Download file with timeout - c#

I am attempting to just download the html from a webpage, but I want to give up after 10 seconds. The code below downloads the text just fine, but it can take longer than 10 seconds. I have the timeout set, but it is the StreamReading that takes a long time. What is the best way to stop any further processing after 10 seconds while still closing connections?

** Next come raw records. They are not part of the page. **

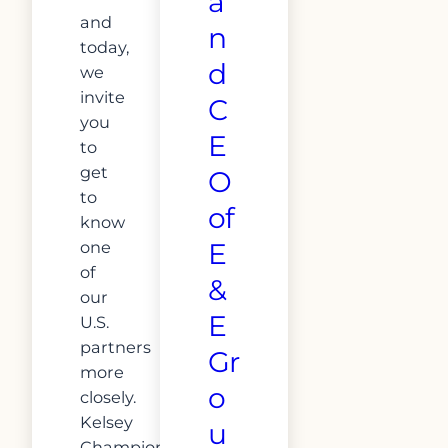
a
and
n
today,
d
we
invite
C
you
E
to
get
O
to
of
know
one
E
of
&
our
E
U.S.
partners
Gr
more
o
closely.
Kelsey
u
Champion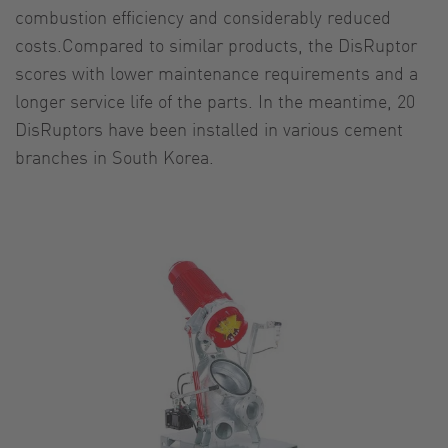
combustion efficiency and considerably reduced
costs.Compared to similar products, the DisRuptor
scores with lower maintenance requirements and a
longer service life of the parts. In the meantime, 20
DisRuptors have been installed in various cement
branches in South Korea.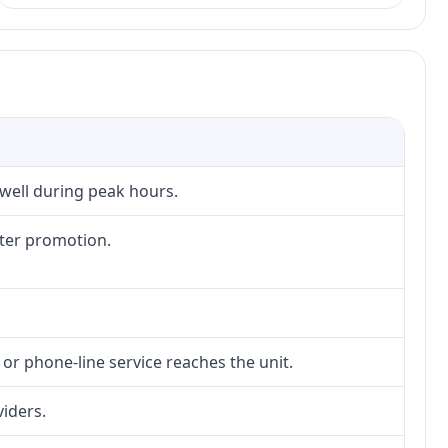
 well during peak hours.
fter promotion.
 or phone-line service reaches the unit.
viders.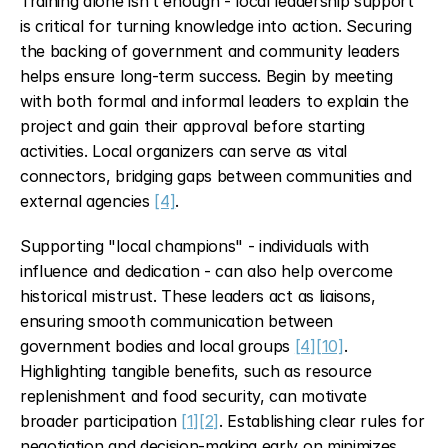
Training alone isn’t enough - local leadership support 
is critical for turning knowledge into action. Securing 
the backing of government and community leaders 
helps ensure long-term success. Begin by meeting 
with both formal and informal leaders to explain the 
project and gain their approval before starting 
activities. Local organizers can serve as vital 
connectors, bridging gaps between communities and 
external agencies 
[4]
.
Supporting "local champions" - individuals with 
influence and dedication - can also help overcome 
historical mistrust. These leaders act as liaisons, 
ensuring smooth communication between 
government bodies and local groups 
[4]
[10]
. 
Highlighting tangible benefits, such as resource 
replenishment and food security, can motivate 
broader participation 
[1]
[2]
. Establishing clear rules for 
negotiation and decision-making early on minimizes 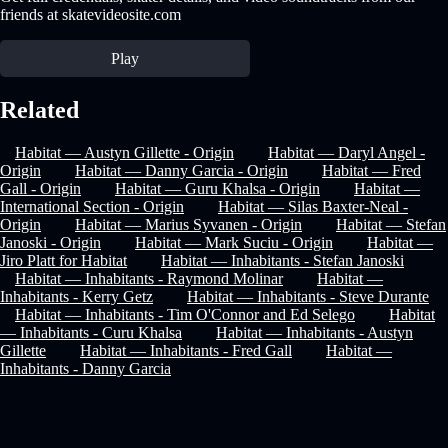
friends at skatevideosite.com
Play
Related
Habitat — Austyn Gillette - Origin
Habitat — Daryl Angel -
Origin
Habitat — Danny Garcia - Origin
Habitat — Fred
Gall - Origin
Habitat — Guru Khalsa - Origin
Habitat —
International Section - Origin
Habitat — Silas Baxter-Neal -
Origin
Habitat — Marius Syvanen - Origin
Habitat — Stefan
Janoski - Origin
Habitat — Mark Suciu - Origin
Habitat —
Jiro Platt for Habitat
Habitat — Inhabitants - Stefan Janoski
Habitat — Inhabitants - Raymond Molinar
Habitat —
Inhabitants - Kerry Getz
Habitat — Inhabitants - Steve Durante
Habitat — Inhabitants - Tim O'Connor and Ed Selego
Habitat
— Inhabitants - Curu Khalsa
Habitat — Inhabitants - Austyn
Gillette
Habitat — Inhabitants - Fred Gall
Habitat —
Inhabitants - Danny Garcia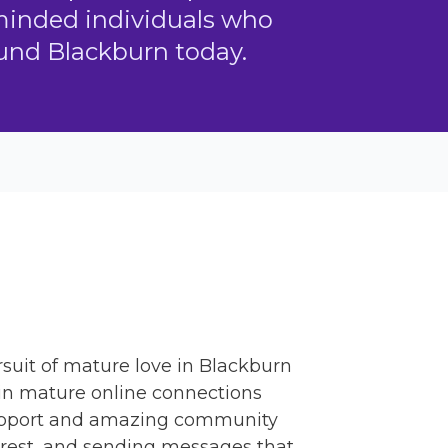
-minded individuals who
ound Blackburn today.
suit of mature love in Blackburn
 in mature online connections
s support and amazing community
terest, and sending messages that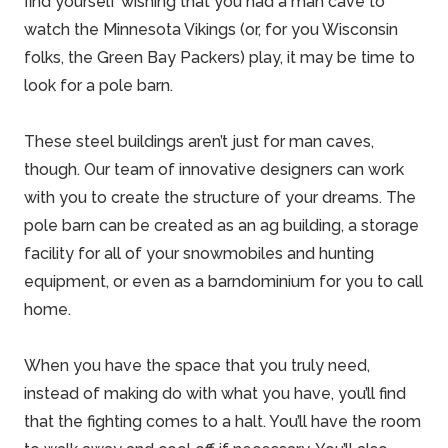
find yourself wishing that you had a man cave to
watch the Minnesota Vikings (or, for you Wisconsin
folks, the Green Bay Packers) play, it may be time to
look for a pole barn.
These steel buildings aren’t just for man caves,
though. Our team of innovative designers can work
with you to create the structure of your dreams. The
pole barn can be created as an ag building, a storage
facility for all of your snowmobiles and hunting
equipment, or even as a
barndominium
for you to call
home.
When you have the space that you truly need,
instead of making do with what you have, you’ll find
that the fighting comes to a halt. You’ll have the room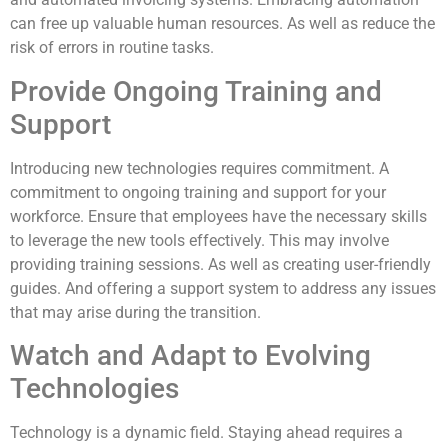
can free up valuable human resources. As well as reduce the
risk of errors in routine tasks.
Provide Ongoing Training and
Support
Introducing new technologies requires commitment. A
commitment to ongoing training and support for your
workforce. Ensure that employees have the necessary skills
to leverage the new tools effectively. This may involve
providing training sessions. As well as creating user-friendly
guides. And offering a support system to address any issues
that may arise during the transition.
Watch and Adapt to Evolving
Technologies
Technology is a dynamic field. Staying ahead requires a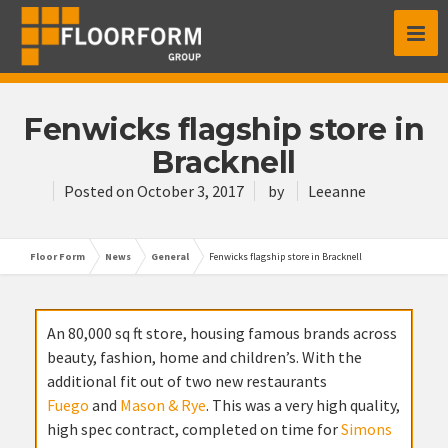
Fenwicks flagship store in
Bracknell
Posted on
October 3, 2017
by
Leeanne
Floor Form
News
General
Fenwicks flagship store in Bracknell
An 80,000 sq ft store, housing famous brands across
beauty, fashion, home and children’s. With the
additional fit out of two new restaurants
Fuego
and
Mason & Rye
. This was a very high quality,
high spec contract, completed on time for
Simons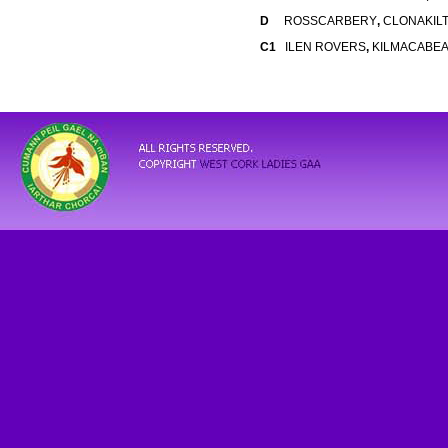
D
ROSSCARBERY
,
CLONAKIL
C1
ILEN ROVERS
,
KILMACABE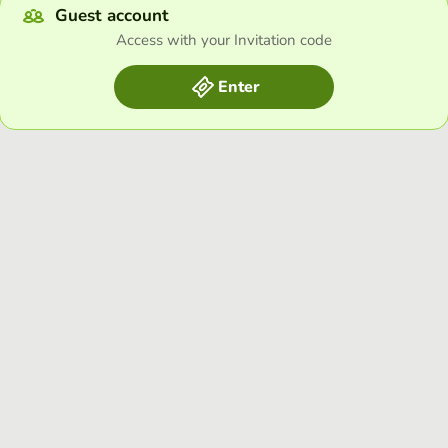
Guest account
Access with your Invitation code
Enter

I am getting a WebException if req.GetResponse() takes longer than 10 seconds, but wr.GetResponseStream() reading is what is taking time. I also want to ensure that all connections are properly closed.
Code:
HttpWebRequest req = (HttpWebRequest)WebRequest.Create(url);
req.Timeout = 10000;
req.ReadWriteTimeout = 10000;
using (WebResponse wr = req.GetResponse())
{
Console.WriteLine("A: " + DateTime.Now.ToString(" HH:mm:ss:fff"));
using (StreamReader sr = new StreamReader(wr.GetResponseStream(), true))
{
Console.WriteLine("B: " + DateTime.Now.ToString(" HH:mm:ss:fff"));
var b = sr.ReadToEnd();
Console.WriteLine("C: " + DateTime.Now.ToString(" HH:mm:ss:fff"));
}
}
Sample Output:
A: 20:04:36:522
B: 20:04:36:522
C: 20:04:54:337
Elapsed Time: ~18 Seconds

The time is consumed in ReadToEnd
Use
public virtual int Read(
char[] buffer,
int index,
int count
)
set count to like 4000, even the slowest connections should have enough bandwidth to provide that 4000 characters or 8kB almost instantaneously.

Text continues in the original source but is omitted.